▶ What you should do:
Provide only the number of lines in the records where "sickle" appears.

▶ Task data:
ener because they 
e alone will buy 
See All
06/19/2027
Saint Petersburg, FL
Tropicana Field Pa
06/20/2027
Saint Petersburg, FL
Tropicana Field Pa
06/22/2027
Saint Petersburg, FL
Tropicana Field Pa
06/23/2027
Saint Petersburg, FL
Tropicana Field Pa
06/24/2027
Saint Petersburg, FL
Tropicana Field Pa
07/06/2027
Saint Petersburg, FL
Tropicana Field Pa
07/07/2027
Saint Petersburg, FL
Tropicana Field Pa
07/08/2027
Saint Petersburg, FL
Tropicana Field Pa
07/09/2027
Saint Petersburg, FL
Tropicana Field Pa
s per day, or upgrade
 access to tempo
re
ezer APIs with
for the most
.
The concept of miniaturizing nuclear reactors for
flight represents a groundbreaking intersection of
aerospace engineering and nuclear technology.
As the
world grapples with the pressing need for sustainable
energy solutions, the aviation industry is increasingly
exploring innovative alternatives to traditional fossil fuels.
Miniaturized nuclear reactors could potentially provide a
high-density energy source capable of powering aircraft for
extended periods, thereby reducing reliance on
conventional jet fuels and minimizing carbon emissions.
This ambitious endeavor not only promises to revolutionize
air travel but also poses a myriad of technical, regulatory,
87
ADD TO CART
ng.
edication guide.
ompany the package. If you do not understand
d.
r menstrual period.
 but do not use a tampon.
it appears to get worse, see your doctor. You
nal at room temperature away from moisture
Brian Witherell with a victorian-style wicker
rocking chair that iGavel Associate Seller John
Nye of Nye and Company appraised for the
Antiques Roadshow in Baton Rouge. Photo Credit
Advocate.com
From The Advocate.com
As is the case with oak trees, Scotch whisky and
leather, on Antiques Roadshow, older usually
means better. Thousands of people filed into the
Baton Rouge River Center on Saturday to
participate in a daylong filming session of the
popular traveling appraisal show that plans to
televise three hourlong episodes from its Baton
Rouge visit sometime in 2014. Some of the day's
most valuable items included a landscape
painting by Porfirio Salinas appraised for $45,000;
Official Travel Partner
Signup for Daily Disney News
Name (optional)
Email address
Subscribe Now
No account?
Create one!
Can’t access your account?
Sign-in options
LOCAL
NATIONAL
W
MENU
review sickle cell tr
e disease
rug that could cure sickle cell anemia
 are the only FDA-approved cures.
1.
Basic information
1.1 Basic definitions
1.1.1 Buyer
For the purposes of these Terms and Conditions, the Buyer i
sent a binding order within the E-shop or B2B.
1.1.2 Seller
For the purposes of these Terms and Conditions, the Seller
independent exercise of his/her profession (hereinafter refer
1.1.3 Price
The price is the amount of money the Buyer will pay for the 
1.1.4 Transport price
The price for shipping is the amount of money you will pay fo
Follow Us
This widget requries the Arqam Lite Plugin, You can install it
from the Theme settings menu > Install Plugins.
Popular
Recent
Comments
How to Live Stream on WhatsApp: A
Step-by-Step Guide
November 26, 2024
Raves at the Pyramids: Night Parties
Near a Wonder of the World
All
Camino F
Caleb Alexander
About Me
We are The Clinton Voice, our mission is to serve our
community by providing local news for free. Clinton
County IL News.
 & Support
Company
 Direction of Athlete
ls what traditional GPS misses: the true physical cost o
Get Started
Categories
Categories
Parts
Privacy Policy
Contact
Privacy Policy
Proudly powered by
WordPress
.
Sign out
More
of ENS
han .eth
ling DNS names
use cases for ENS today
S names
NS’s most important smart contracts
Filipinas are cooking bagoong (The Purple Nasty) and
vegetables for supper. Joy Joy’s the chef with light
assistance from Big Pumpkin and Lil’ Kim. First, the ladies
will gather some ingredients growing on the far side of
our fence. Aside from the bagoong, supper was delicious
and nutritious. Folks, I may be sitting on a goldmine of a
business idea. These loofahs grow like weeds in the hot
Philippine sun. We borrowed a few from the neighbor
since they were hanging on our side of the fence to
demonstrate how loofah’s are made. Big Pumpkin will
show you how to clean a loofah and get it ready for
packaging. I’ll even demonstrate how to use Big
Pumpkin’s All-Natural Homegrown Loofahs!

▶ Task response:
2